* _RECORDS SUPPLIED_:
_ _ _

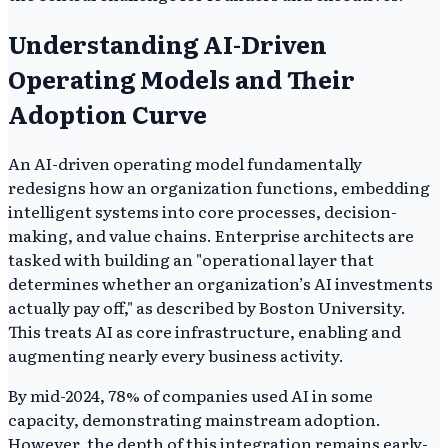
Understanding AI-Driven
Operating Models and Their
Adoption Curve
An AI-driven operating model fundamentally
redesigns how an organization functions, embedding
intelligent systems into core processes, decision-
making, and value chains. Enterprise architects are
tasked with building an "operational layer that
determines whether an organization’s AI investments
actually pay off," as described by Boston University.
This treats AI as core infrastructure, enabling and
augmenting nearly every business activity.
By mid-2024, 78% of companies used AI in some
capacity, demonstrating mainstream adoption.
However, the depth of this integration remains early-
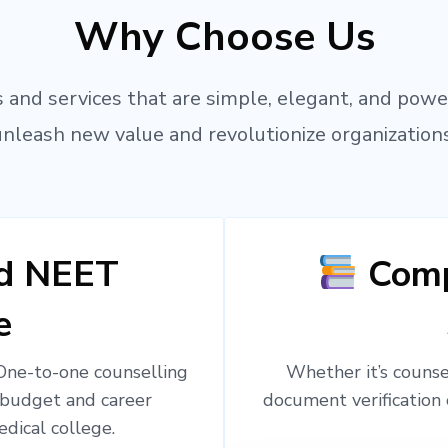
Why Choose Us
 and services that are simple, elegant, and powe
unleash new value and revolutionize organizations
ed NEET
Comp
e
 One-to-one counselling
Whether it’s counsel
 budget and career
document verification 
edical college.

_ _ _

What is needed is a count of the lines in the data that contain the word "core"; please give it and no other words.

* _RESULT OF THIS TASK_:
2